(Source records)
==================================================

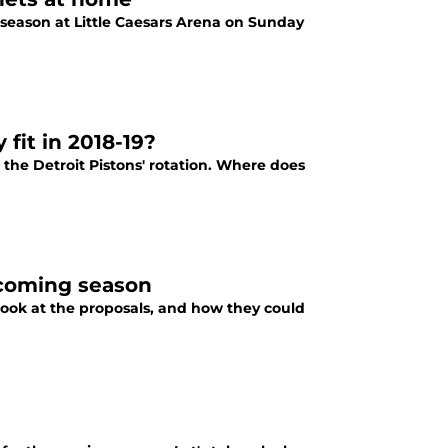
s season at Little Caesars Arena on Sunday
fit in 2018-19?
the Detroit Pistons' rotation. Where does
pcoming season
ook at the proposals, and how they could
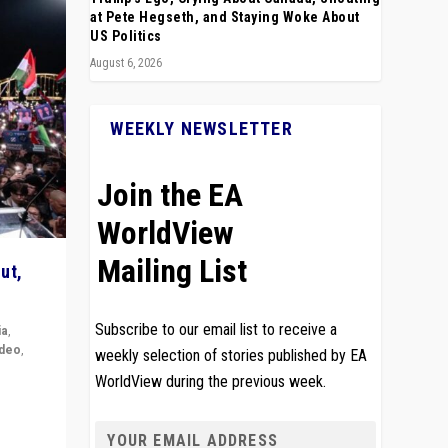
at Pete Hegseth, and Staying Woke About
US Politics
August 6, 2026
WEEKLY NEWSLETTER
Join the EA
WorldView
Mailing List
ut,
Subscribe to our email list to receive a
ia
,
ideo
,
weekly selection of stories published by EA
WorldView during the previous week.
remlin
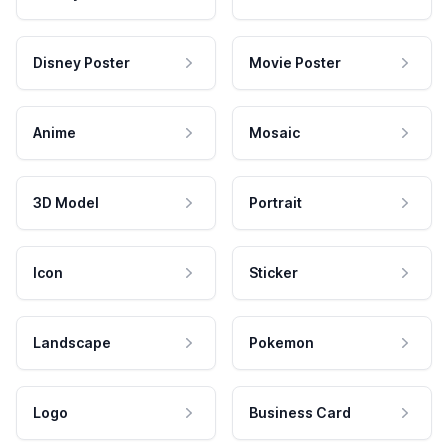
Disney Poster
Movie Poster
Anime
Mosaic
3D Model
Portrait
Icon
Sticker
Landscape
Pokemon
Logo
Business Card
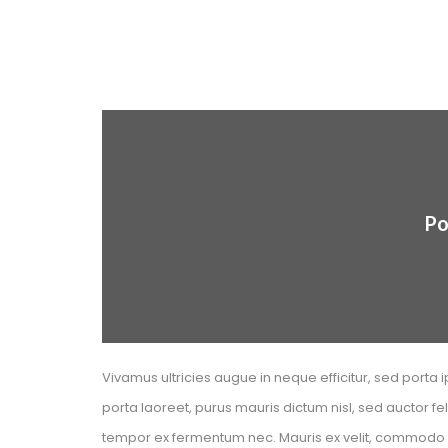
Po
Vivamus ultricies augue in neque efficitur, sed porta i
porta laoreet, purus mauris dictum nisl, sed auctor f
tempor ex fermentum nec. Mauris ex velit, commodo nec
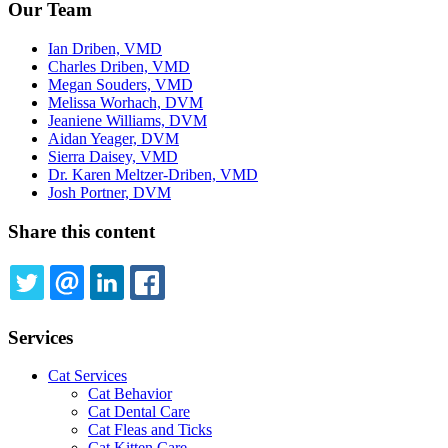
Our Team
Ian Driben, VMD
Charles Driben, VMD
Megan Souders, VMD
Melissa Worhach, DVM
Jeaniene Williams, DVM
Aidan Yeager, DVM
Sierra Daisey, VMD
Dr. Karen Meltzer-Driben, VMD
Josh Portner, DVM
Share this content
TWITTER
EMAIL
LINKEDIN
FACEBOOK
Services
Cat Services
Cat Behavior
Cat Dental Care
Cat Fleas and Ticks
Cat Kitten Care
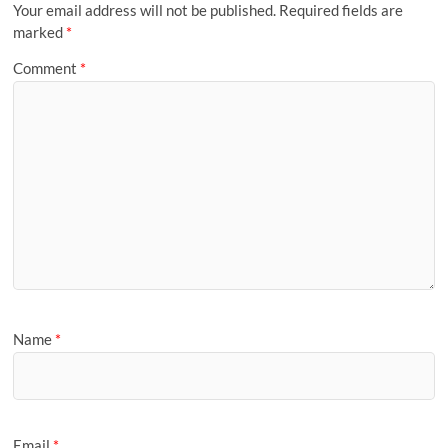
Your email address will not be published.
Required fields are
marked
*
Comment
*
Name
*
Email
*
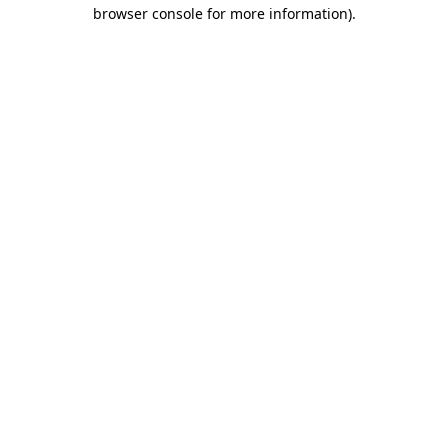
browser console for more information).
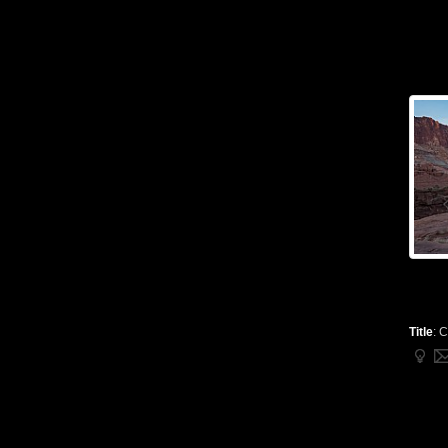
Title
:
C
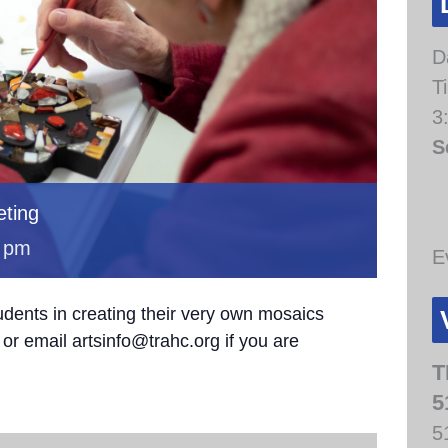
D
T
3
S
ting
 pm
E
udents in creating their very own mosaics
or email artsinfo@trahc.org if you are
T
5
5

==================================================

> What you need to do: Would you copy the lines above exactly, starting with the one that has "Movie Poster" and ending with the one that has "porta laoreet, purus", both included, without the pictures?

> Output of the task:
Movie Poster
Anime
Mosaic
3D Model
Portrait
Icon
Sticker
Landscape
Pokemon
Logo
Business Card
Po
Vivamus ultricies augue in neque efficitur, sed porta i
porta laoreet, purus mauris dictum nisl, sed auctor f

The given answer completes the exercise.